Feb 16 2023
Welcome to Gone Phishing, your daily cybersecurity newsletter with more left turns than a Nascar race.
Today’s hottest cyber security stories:
Strap in for this one, and if you never played Mortal Kombat then, well, our condolences to your evidently misspent childhood.
The ransomware problem seems to be getting worse and worse. That’s probably because, frankly, they keep working.
Criminals lock victims out of their computers and demand ransom money to let them back in. Simple. Effective. Diabolical.
The latest occurrence would have Scorpion himself hissing ‘toasty’ (those who know, know).
Unsuspecting organisations, small businesses, and even individuals receive a tasty looking phish in the form of an email containing a ZIP file but, if they are reeled in by the enticing entrée – oy vey! There’s a sting in the tail.
Don’t let Sub-zero freeze your bank account by luring you in with alluring crypto- themed email as is reportedly the elusive hacking collective’s favoured phishing rod.

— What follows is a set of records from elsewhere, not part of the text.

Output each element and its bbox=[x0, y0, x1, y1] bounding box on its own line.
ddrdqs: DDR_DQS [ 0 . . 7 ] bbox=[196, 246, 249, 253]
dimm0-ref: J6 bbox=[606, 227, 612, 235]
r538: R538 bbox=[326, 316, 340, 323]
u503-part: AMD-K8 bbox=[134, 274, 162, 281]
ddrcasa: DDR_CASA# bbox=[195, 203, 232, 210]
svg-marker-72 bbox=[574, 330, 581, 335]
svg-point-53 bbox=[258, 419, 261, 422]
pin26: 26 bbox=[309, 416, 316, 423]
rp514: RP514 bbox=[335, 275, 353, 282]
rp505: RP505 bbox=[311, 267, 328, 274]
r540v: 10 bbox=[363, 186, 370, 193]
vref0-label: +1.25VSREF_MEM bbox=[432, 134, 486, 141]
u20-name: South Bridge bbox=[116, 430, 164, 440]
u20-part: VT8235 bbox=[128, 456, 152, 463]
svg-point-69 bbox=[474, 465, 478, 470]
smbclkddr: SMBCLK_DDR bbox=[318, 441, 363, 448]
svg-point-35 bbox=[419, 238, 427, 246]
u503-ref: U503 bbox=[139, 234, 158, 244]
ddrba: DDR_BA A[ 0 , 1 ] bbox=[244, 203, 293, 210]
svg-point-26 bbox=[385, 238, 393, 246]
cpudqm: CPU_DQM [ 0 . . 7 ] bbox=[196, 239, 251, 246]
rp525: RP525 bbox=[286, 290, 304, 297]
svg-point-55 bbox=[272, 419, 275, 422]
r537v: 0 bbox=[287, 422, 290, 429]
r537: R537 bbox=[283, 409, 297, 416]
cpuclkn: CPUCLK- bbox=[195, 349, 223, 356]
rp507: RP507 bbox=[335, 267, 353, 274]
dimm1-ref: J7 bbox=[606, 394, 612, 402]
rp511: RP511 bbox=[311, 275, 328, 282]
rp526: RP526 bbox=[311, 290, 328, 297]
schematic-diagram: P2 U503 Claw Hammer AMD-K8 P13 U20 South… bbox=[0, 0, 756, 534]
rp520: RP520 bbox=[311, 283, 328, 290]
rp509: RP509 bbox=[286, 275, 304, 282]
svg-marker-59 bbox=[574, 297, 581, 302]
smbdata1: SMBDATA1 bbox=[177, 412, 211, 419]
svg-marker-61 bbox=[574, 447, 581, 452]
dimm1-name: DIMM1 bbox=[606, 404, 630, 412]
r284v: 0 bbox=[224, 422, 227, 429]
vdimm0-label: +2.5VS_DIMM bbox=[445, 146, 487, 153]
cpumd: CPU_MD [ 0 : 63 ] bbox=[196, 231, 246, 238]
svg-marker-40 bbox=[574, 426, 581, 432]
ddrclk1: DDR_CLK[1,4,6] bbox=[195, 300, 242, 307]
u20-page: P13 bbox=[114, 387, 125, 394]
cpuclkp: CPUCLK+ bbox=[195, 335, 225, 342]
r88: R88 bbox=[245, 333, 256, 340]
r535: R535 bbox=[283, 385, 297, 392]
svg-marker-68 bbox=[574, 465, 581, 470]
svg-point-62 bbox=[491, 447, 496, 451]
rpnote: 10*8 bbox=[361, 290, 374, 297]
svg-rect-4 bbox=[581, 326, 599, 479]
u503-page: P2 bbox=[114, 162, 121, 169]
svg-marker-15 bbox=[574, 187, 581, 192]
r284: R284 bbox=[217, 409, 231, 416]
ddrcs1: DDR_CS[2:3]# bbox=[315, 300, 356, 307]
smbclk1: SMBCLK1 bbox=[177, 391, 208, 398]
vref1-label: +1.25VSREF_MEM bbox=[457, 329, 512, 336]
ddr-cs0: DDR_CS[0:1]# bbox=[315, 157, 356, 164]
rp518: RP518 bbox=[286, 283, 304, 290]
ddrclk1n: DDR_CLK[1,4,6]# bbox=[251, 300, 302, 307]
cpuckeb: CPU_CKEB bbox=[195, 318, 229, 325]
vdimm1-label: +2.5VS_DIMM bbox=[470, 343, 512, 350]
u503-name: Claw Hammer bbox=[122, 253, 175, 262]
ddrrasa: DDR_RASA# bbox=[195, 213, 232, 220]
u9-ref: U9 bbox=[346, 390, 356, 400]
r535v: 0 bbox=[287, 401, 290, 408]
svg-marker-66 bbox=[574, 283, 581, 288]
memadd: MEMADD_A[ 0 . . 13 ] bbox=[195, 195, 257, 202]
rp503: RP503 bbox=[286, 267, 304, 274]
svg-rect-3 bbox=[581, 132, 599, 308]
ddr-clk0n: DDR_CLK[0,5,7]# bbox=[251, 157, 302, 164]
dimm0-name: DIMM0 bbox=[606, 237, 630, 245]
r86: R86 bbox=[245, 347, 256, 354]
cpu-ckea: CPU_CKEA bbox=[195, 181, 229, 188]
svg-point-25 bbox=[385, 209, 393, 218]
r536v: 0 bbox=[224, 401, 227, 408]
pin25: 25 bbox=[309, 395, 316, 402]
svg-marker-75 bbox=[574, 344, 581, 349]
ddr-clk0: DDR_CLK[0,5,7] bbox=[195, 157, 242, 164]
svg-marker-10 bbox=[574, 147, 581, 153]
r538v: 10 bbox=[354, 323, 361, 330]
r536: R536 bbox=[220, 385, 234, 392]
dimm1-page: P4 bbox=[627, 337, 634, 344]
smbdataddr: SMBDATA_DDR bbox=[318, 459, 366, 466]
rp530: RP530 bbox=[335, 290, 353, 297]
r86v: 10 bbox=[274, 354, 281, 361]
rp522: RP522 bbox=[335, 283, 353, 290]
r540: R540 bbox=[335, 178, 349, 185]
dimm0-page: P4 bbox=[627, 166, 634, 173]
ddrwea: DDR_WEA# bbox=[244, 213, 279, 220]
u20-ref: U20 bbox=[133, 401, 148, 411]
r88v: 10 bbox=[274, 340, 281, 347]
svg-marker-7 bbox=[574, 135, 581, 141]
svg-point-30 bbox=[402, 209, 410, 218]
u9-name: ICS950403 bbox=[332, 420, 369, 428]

As mentioned, the attacks focus primarily on individuals, small businesses, and large organisations, and have been detected by Cisco Talos intelligence group in the US, the UK (uh-oh!), Turkey, and the Philippines.
The clipper malware strain of the scam has been dubbed ‘Laplas’; this functions alongside the MortalKombat ransomware. Though, as we understand it, victims are ensnared by one or the other, not both.
What is MortalKombat?
MortalKombat ransomware encrypts system, application, backup, and virtual machine files in the compromised system. It further corrupts Windows Explorer, disables the Run command window, and removes applications and folders from Windows startup. ‘Flawless victory’, indeed.
Laplas, on the other hand is what’s known as a clipper virus…
Okay, so what’s a clipper virus?
Clipper is Malwarebytes’ generic detection name for a type of Trojan that tries to steal currencies from the affected system by stealing or manipulating the data on the Windows clipboard.
So yeah, think before you clink. I mean click.
This story will no-doubt have the far-right trolls of 4chan reaching for their tin foil hats. Time for another appearance on Alex Jones’ InfoWars eh, Kanye? Sorry: “Ye” 🙄
Kidding aside, an ex-Israeli special forces operative by the name of Tal Hanan has been exposed as a serial election meddler.
Trump was right, people! Although, Israel is fairly conservative, isn’t it? Maybe he was right, but the meddlers were on his side? That throws a spanner in the works. But who the hell knows.
Hanan goes by the pseudonym Jorge and leads a hacking group with the codename Team Jorge (egotistical much?).
He was unmasked by an international consortium of journalists, according to the Guardian. But is this a Watergate or a nothingburger?
It seems quite significant. Hanan of course has denied all wrongdoing. But the evidence against him and his merry band of election pirates is compelling.
Team Jorge launched fake social media campaigns in the UK, US, Canada, Germany, Switzerland, Mexico, Senegal, India and the United Arab Emirates (and more!).
Fake social media campaigns involve swathes of fake social media profile along with bots (computer generated avatars, essentially) pushing a certain narrative or causing disruption of some kind.
When executed effectively, they can muster up significant engagement from genuine profiles which can snowball to the point of poisoning the integrity of election results.
We’re living in a brave, new world. Chilling.
Scandinavian airline SAS (not that one) picked the wrong week to quit smoking (sorry kids, Airplane references galore) had its app compromised by a disruptive, though apparently not financially motivated, cyberattack.
Customers who tried to log into the SAS app were logged onto the wrong accounts and had access to personal details of other people. Norwegian newspaper Verdens Gang reported that this happened to Norwegian customers as well.
Reminds us of Tyler Durden nihilistically blowing up the credit company headquarters at the end of Fight Club or Heath Ledger’s Joker setting fire to the cash in Dark Knight.
“Some people just want to watch the world burn”, indeed.
A group called “Anonymous Sudan” had taken credit for the attack posting on Telegram that Swedish media would be attacked in response to Koran burnings in Sweden.
Geez, don’t piss off these guys. Some of them have a bit of a temper.
So long and thanks for reading all the phish!